在Solr4.8.0中,dvd以及dvm用到的Lucene编码格式是Lucene45DocValuesFormat。跟之前的文件格式类似,它分别包含Lucene45DocValuesProducer
和Lucene45DocValuesConsumer来实现该文件的读和写。
@Override
public DocValuesConsumer fieldsConsumer(SegmentWriteState state) throws IOException {
return new Lucene45DocValuesConsumer(state, DATA_CODEC, DATA_EXTENSION, META_CODEC, META_EXTENSION);
}
@Override
public DocValuesProducer fieldsProducer(SegmentReadState state) throws IOException {
return new Lucene45DocValuesProducer(state, DATA_CODEC, DATA_EXTENSION, META_CODEC, META_EXTENSION);
}
Lucene 4.5 DocValues format通过下面的策略对四种类型进行编码:
-
NUMERIC
- Delta-compressed(增量压缩):表示文档值的整数写入一个16k大小的block。在每个block中,最小的值被编码,每个入口都是最小值的一个增量。所有这些增量都使用位压缩方法。更多信息见下文BlockPackedWriter。
- Table-compressed(表压缩):当不同数值的数量非常小(<256)时,或者在文档值序列中有没有使用gap值,solr会使用一个查找表替代。每一个文档值的入口都被替代为表上的序号,这些序号同样适用位压缩的方法压缩为PackedInts格式。
- GCD-compressed(最大公约数压缩):当所有数字分享同一个除数,最大共同分母(reatest common denominator,GCD) 会被计算出来,并且商会使用Delta-compressed 策略存储起来。
-
BINARY
- Fixed-width Binary:使用一个固定长度的,很大的拼接起来的位数组。每一个文档值都可以直接用docID * length 得到。

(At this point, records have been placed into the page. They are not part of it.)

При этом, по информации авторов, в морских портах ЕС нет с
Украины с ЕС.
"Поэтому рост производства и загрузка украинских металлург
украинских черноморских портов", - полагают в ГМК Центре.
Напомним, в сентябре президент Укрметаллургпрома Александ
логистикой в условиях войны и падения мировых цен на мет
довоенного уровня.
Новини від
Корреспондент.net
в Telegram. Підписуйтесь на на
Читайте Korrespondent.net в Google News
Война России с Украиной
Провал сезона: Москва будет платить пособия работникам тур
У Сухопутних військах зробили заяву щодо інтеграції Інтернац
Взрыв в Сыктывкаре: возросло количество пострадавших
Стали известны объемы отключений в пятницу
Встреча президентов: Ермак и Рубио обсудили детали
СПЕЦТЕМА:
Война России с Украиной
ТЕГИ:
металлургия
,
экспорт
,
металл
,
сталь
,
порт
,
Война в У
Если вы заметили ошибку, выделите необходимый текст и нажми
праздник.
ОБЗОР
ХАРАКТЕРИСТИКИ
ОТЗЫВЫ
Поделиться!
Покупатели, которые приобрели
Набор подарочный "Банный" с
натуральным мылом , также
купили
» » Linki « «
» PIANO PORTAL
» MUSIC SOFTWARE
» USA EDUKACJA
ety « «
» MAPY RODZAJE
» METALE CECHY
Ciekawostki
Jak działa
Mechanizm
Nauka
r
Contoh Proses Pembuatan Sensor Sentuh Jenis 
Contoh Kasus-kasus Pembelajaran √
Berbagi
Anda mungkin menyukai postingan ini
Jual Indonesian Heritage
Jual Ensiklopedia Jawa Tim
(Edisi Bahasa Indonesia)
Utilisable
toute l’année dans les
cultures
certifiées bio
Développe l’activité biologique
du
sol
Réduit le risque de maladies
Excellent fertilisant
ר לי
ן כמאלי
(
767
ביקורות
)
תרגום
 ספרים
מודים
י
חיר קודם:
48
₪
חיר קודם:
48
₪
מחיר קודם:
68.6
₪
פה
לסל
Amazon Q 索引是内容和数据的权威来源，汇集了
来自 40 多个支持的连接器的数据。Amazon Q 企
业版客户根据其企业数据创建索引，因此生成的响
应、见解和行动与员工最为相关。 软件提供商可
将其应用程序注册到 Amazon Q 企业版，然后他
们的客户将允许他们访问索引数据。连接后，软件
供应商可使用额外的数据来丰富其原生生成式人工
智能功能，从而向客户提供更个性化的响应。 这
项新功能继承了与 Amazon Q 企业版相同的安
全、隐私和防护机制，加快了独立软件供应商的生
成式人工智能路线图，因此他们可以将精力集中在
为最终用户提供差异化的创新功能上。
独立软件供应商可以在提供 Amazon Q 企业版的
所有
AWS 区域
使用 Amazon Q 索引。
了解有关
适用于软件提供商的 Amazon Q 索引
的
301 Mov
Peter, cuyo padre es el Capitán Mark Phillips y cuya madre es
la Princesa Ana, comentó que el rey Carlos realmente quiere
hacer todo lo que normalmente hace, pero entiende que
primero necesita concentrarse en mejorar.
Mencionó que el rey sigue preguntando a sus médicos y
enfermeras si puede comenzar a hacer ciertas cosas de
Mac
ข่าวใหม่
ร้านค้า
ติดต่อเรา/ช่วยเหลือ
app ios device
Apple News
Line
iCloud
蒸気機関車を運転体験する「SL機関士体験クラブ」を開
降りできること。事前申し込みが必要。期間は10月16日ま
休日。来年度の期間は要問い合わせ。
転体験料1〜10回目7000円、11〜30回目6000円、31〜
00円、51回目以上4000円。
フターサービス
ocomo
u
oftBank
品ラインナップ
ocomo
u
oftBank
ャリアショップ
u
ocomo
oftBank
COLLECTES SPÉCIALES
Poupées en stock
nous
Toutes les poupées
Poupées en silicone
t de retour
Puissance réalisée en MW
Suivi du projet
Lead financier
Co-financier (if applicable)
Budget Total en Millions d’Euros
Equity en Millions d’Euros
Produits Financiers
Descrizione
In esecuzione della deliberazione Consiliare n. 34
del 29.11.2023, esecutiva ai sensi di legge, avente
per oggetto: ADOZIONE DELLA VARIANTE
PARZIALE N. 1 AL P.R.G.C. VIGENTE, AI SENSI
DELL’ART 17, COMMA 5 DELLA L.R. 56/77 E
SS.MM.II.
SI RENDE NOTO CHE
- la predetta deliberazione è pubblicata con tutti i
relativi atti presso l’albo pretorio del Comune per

- Variable-width Binary:同样是一个很大的拼接起来的位数组,不过加入每篇文档的结束地址。这些地址从16k大小的块的起始位置被写入,并且每个入口具有平均长度的增量。对每篇文档,与增量之间的偏差(实际-平均)会记录下来。
- Prefix-compressed Binary:值会写入16(字节)大小的chunk中,其中第一个值被完整地记录下来,而其他值分享前缀。Chunk的地址被写入16k大小的block中。从block的起始位置开始写,对每个入口使用平均值作为增量。对每篇文档,与增量之间的偏差(实际-平均)会记录下来。
-
Sorted:
- 使用Prefix-compressed Binary压缩法实现一个从序号到重复的term的映射,同时所有文档的序号使用上面出现的Numeric压缩策略
-
SortedSet:
- 使用Prefix-compressed Binary压缩法实现一个从序号到重复的term的映射,同时一个序号的列表和所有文档在这个列表上的索引使用上面出现的Numeric压缩策略。
1.1 .dvm和.dvd文件格式
首先来介绍下.dvm的文件格式:
. dvm的文件结构分为好多层:
-
第一层:.dvm 由Header,NumFields,Footer
- Header和Footer跟之前相同
- NumFields 个的Entry,Entry为入口。
-
第二层:Entry具有四种类型,NumericEntry | BinaryEntry | SortedEntry | SortedSetEntry
-
第三层:
- NumericEntry:有三种类型GCDNumericEntry | TableNumericEntry | DeltaNumericEntry
- GCDNumericEntry: 包含NumericHeader,MinValue,GCD三部分
- TableNumericEntry:包含NumericHeader,TableSize,Int64TableSize三部分
- DeltaNumericEntry:包含NumericHeader
- BinaryEntry: 有三种类型FixedBinaryEntry | VariableBinaryEntry | PrefixBinaryEntry
- FixedBinaryEntry: 包含BinaryHeader
- VariableBinaryEntry:包含BinaryHeader,AddressOffset,PackedVersion,BlockSize四部分
- PrefixBinaryEntry: 包含BinaryHeader,AddressInterval,AddressOffset,PackedVersion,BlockSize五部分
- NumericEntry:有三种类型GCDNumericEntry | TableNumericEntry | DeltaNumericEntry
-
SortedEntry: 包含FieldNumber,EntryType,BinaryEntry,NumericEntry
-
SortedSetEntry: 包含EntryType,BinaryEntry,NumericEntry,NumericEntry
同样.dvd 文件具有好几层结构:
-
第一层:Header,<NumericData | BinaryData | SortedData>NumFields,Footer 与dvm类似,NumFields个Data(SortedData,BinaryData,NumericData其中一个)
-
第二层:
- NumericData:DeltaCompressedNumerics | TableCompressedNumerics | GCDCompressedNumerics对应上文讲到的Numeric的压缩方式
- BinaryData:ByteDataLength,Addresses
- SortedData:FST
-
第三层:
- DeltaCompressedNumerics:BlockPackedInts(blockSize=16k)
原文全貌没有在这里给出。